A long testing process with NTT Communications Corp. paid off earlier this year when Appian announced a contract with the company, which is a spinoff of Japan’s incumbent carrier and one of that country’s largest service providers. The company also has two trials ongoing in the U.S., two in Europe and several in the works in the Asia-Pacific region, Scully says.

Appian’s approval by NTT gives it credibility with other major carriers, according to Michael Howard, principal analyst at Infonetics Research Inc.

“Once you come out of NTT’s labs and become one of their suppliers, you’re pretty good for just about any service provider in any part of the world,” Howard says.

The company gained a head start over competitors by being the first to use the International Telecommunication Union X.86 specification for Ethernet over SONET, and it can provide for an impressive range of Ethernet services over that infrastructure, he says.

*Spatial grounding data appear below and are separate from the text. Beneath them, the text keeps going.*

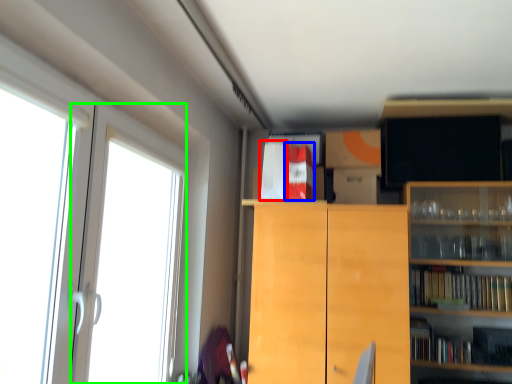 Question: Which object is positioned farthest from book (highlighted by a red box)? Select from book (highlighted by a blue box) and screen door (highlighted by a green box).

Choices:
 (A) book
 (B) screen door

Answer: (B) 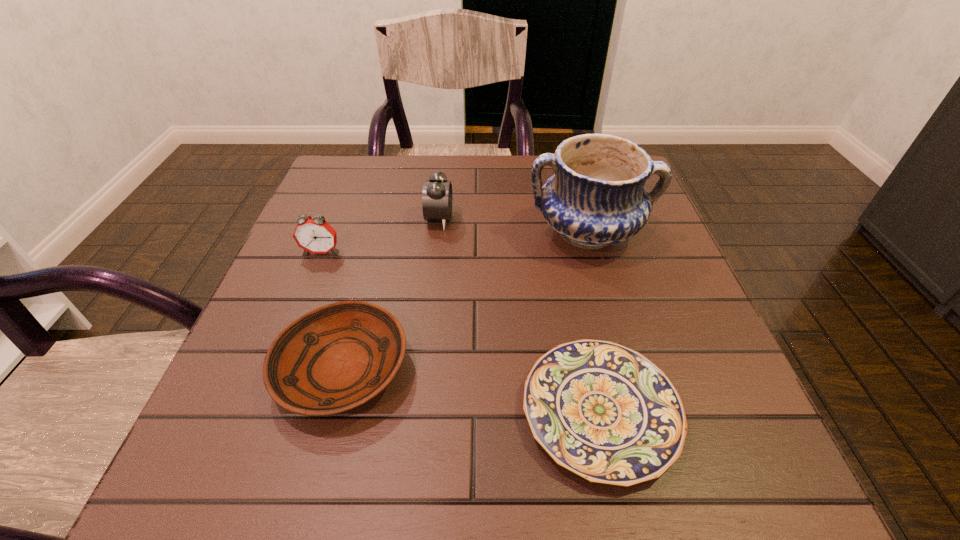 Locate an element on the screen. The height and width of the screenshot is (540, 960). empty space between the nearer alarm clock and the pottery is located at coordinates (454, 242).

Identify the location of vacant space in between the shorter plate and the second shortest object. click(471, 390).

The image size is (960, 540). In order to click on empty space that is in between the second shortest object and the tallest object in this screenshot , I will do click(465, 301).

Where is `free space between the shorter plate and the taller plate`? Image resolution: width=960 pixels, height=540 pixels. free space between the shorter plate and the taller plate is located at coordinates (471, 390).

Image resolution: width=960 pixels, height=540 pixels. Find the location of `object that is the second nearest to the right alarm clock`. object that is the second nearest to the right alarm clock is located at coordinates (314, 234).

At what (x,y) coordinates should I click in order to perform the action: click on object that is the third closest to the right alarm clock. Please return your answer as a coordinate pair (x, y). Looking at the image, I should click on (335, 358).

At what (x,y) coordinates should I click in order to perform the action: click on vacant position in the image that satisfies the following two spatial constraints: 1. on the front side of the tallest object; 2. on the left side of the farther alarm clock. Please return your answer as a coordinate pair (x, y). The width and height of the screenshot is (960, 540). Looking at the image, I should click on (438, 233).

The width and height of the screenshot is (960, 540). Identify the location of free region that satisfies the following two spatial constraints: 1. on the back side of the tallest object; 2. on the left side of the shortest object. (562, 233).

Where is `free space that satisfies the following two spatial constraints: 1. on the front side of the farther alarm clock; 2. on the clock face of the nearer alarm clock`? Image resolution: width=960 pixels, height=540 pixels. free space that satisfies the following two spatial constraints: 1. on the front side of the farther alarm clock; 2. on the clock face of the nearer alarm clock is located at coordinates (436, 252).

Identify the location of vacant space that satisfies the following two spatial constraints: 1. on the front side of the pottery; 2. on the right side of the farther alarm clock. This screenshot has width=960, height=540. (438, 233). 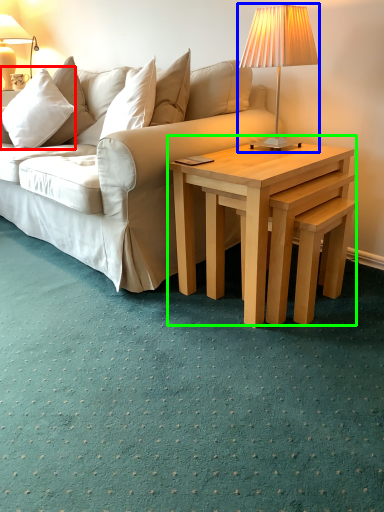 Question: Estimate the real-world distances between objects in this image. Which object is closer to pillow (highlighted by a red box), lamp (highlighted by a blue box) or coffee table (highlighted by a green box)?

Choices:
 (A) lamp
 (B) coffee table

Answer: (A) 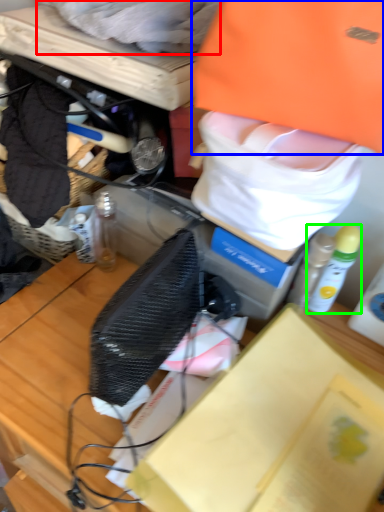 Question: Which is nearer to the clothing (highlighted by a red box)? clothing (highlighted by a blue box) or bottle (highlighted by a green box).

Choices:
 (A) clothing
 (B) bottle

Answer: (A) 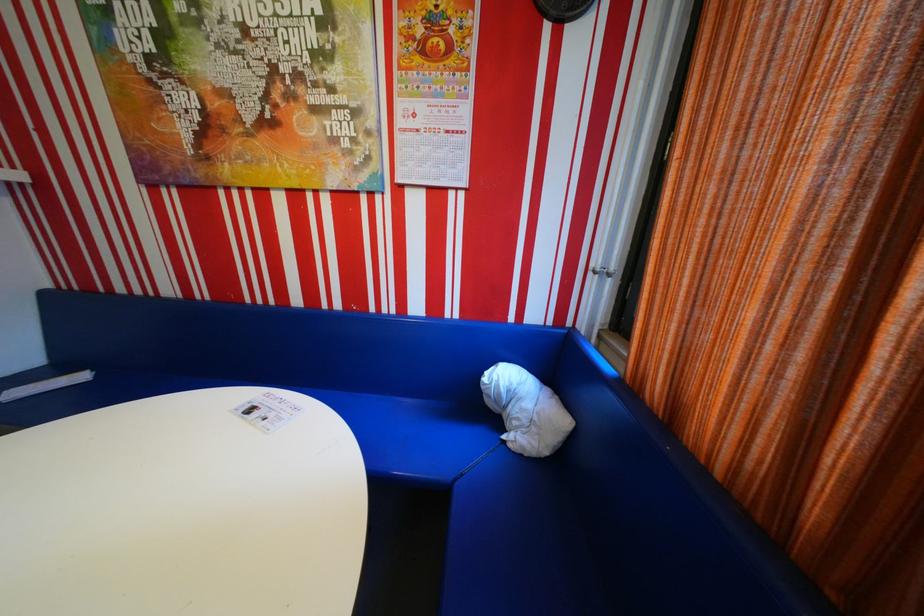 Identify the location of white cloth bundle. This screenshot has height=616, width=924. (526, 410). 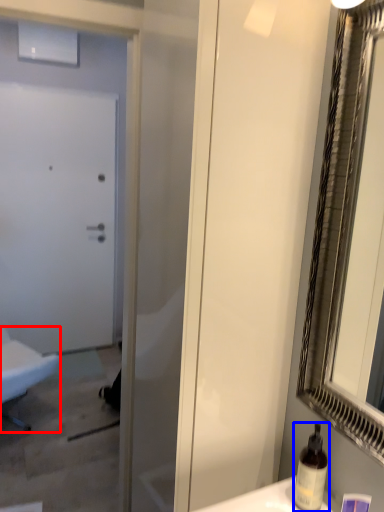 Question: Which object appears farthest to the camera in this image, furniture (highlighted by a red box) or bottle (highlighted by a blue box)?

Choices:
 (A) furniture
 (B) bottle

Answer: (A) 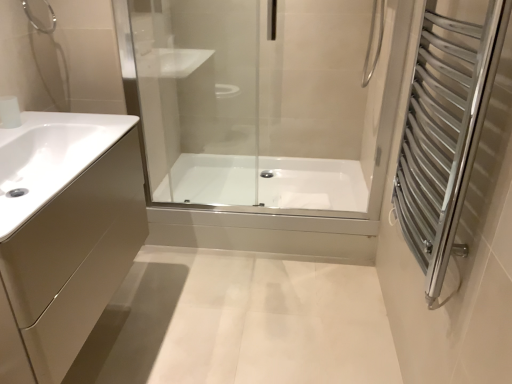 Question: Is silver metallic towel rack at right behind brushed metal shower at upper left?

Choices:
 (A) yes
 (B) no

Answer: (B)

Question: Is silver metallic towel rack at right smaller than brushed metal shower at upper left?

Choices:
 (A) yes
 (B) no

Answer: (B)

Question: Considering the relative sizes of silver metallic towel rack at right and brushed metal shower at upper left in the image provided, is silver metallic towel rack at right shorter than brushed metal shower at upper left?

Choices:
 (A) no
 (B) yes

Answer: (A)

Question: Is brushed metal shower at upper left a part of silver metallic towel rack at right?

Choices:
 (A) no
 (B) yes

Answer: (A)

Question: From a real-world perspective, is silver metallic towel rack at right positioned over brushed metal shower at upper left based on gravity?

Choices:
 (A) yes
 (B) no

Answer: (B)

Question: Considering the relative sizes of silver metallic towel rack at right and brushed metal shower at upper left in the image provided, is silver metallic towel rack at right bigger than brushed metal shower at upper left?

Choices:
 (A) yes
 (B) no

Answer: (A)

Question: Is matte beige cabinet at left at the right side of white glossy sink at left?

Choices:
 (A) yes
 (B) no

Answer: (B)

Question: Is matte beige cabinet at left oriented towards white glossy sink at left?

Choices:
 (A) no
 (B) yes

Answer: (A)

Question: Is white glossy sink at left at the back of matte beige cabinet at left?

Choices:
 (A) no
 (B) yes

Answer: (A)

Question: Is matte beige cabinet at left surrounding white glossy sink at left?

Choices:
 (A) no
 (B) yes

Answer: (B)

Question: Is matte beige cabinet at left far from white glossy sink at left?

Choices:
 (A) yes
 (B) no

Answer: (B)

Question: From a real-world perspective, is matte beige cabinet at left physically below white glossy sink at left?

Choices:
 (A) yes
 (B) no

Answer: (A)

Question: Does white glossy faucet at upper left appear on the right side of white glossy sink at left?

Choices:
 (A) yes
 (B) no

Answer: (B) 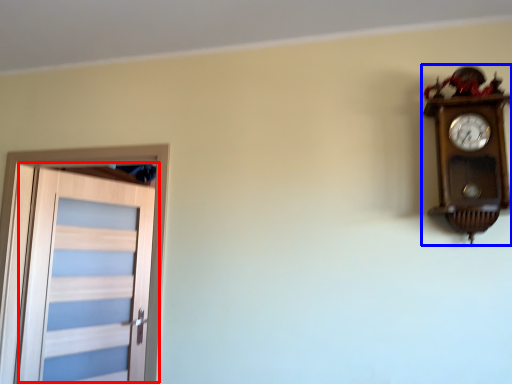 Question: Among these objects, which one is farthest to the camera, door (highlighted by a red box) or wall clock (highlighted by a blue box)?

Choices:
 (A) door
 (B) wall clock

Answer: (A) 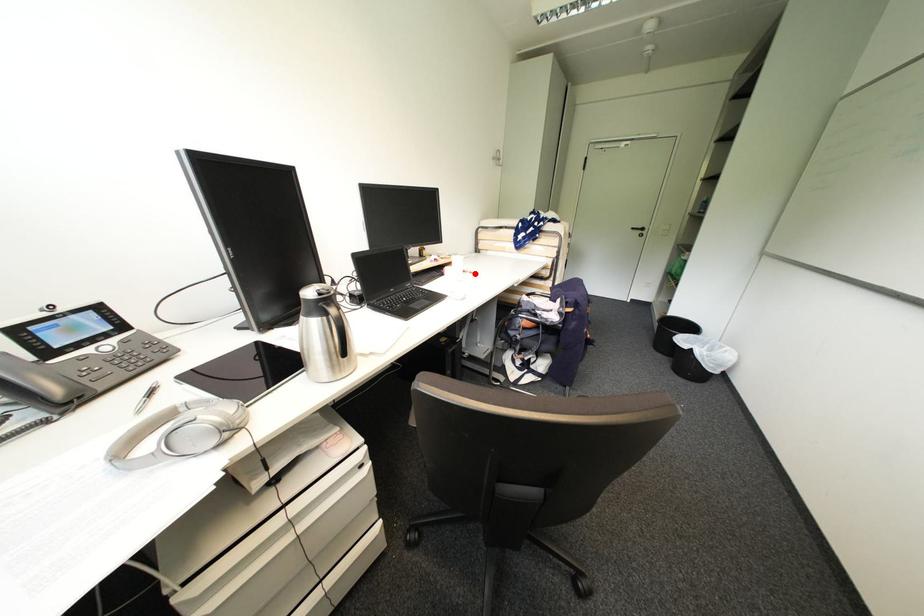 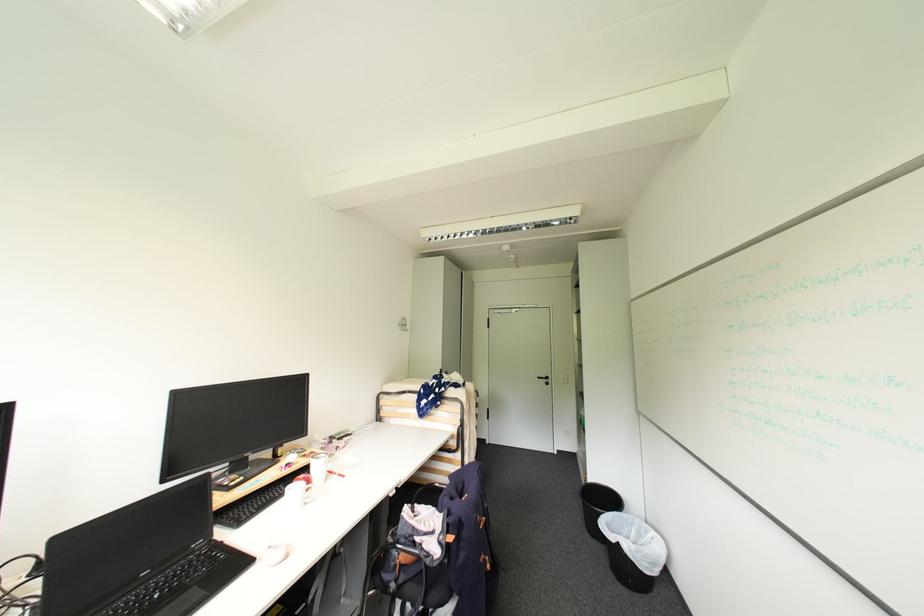 Locate, in the second image, the point that corresponds to the highlighted location in the first image.

(343, 477) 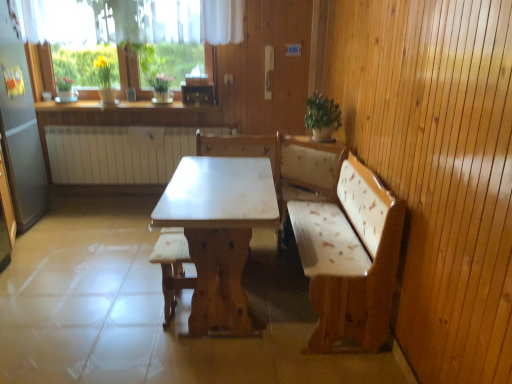 Where is `free spot above white marble table at center (from a real-world perspective)`? free spot above white marble table at center (from a real-world perspective) is located at coordinates (220, 182). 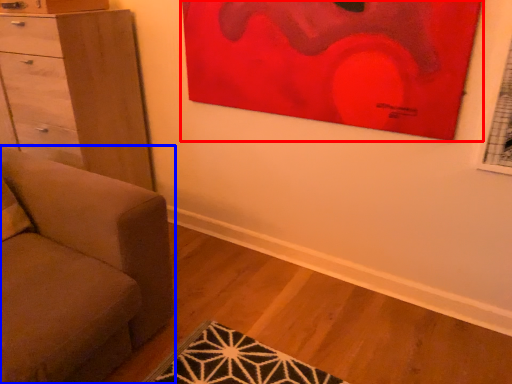 Question: Among these objects, which one is farthest to the camera, picture frame (highlighted by a red box) or studio couch (highlighted by a blue box)?

Choices:
 (A) picture frame
 (B) studio couch

Answer: (A) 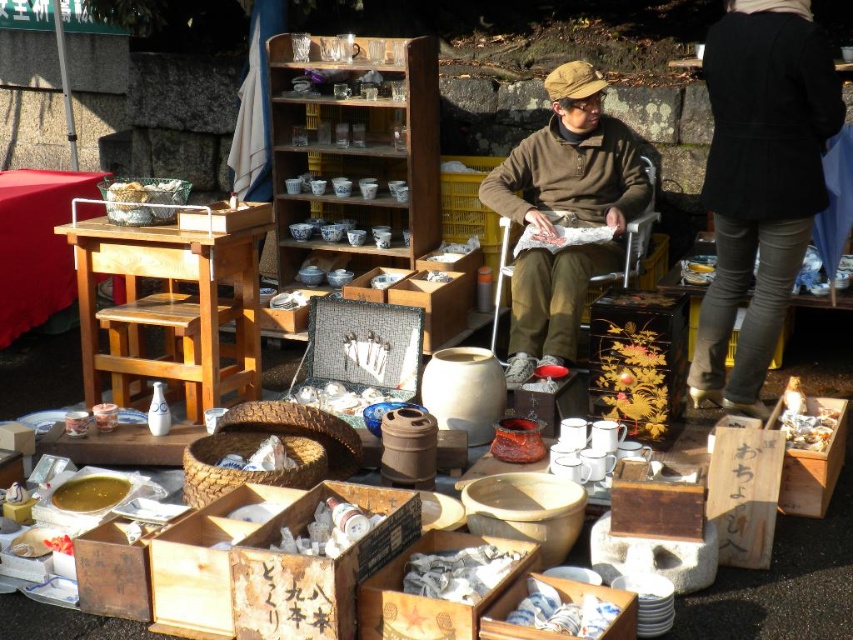 Who is higher up, black wool coat at upper right or golden liquid at lower left?

black wool coat at upper right is higher up.

Which is in front, point (717, 324) or point (93, 474)?

Point (93, 474) is in front.

Between point (787, 96) and point (84, 490), which one is positioned in front?

Point (84, 490) is more forward.

The height and width of the screenshot is (640, 853). I want to click on black wool coat at upper right, so click(x=759, y=182).

The height and width of the screenshot is (640, 853). What do you see at coordinates (90, 492) in the screenshot? I see `golden liquid at lower left` at bounding box center [90, 492].

Does point (107, 497) lie in front of point (808, 428)?

Yes, point (107, 497) is in front of point (808, 428).

Which is behind, point (114, 490) or point (801, 417)?

Positioned behind is point (801, 417).

At what (x,y) coordinates should I click in order to perform the action: click on golden liquid at lower left. Please return your answer as a coordinate pair (x, y). The width and height of the screenshot is (853, 640). Looking at the image, I should click on (90, 492).

Where is `black wool coat at upper right`? The width and height of the screenshot is (853, 640). black wool coat at upper right is located at coordinates (759, 182).

Does black wool coat at upper right have a smaller size compared to brown woolen sweater at center?

Yes, black wool coat at upper right is smaller than brown woolen sweater at center.

This screenshot has height=640, width=853. In order to click on black wool coat at upper right in this screenshot , I will do `click(759, 182)`.

The width and height of the screenshot is (853, 640). Identify the location of black wool coat at upper right. (759, 182).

The network strategies of companies indicate strong demand for a product such as Appian’s, Howard says. According to a recent Infonetics survey of 80 companies in the U.S. and Canada that have or soon will have an optical connection to a metropolitan network, 85 per cent plan to run Ethernet over it, he says.

Telx’s Newby says he believes service providers will see the benefits of Ethernet, but he sees its adoption growing slowly while SONET keeps going strong.

“Everything in the market was going to take a lot of time, but today, given the economic conditions, it’s going to take even longer,” Newby says.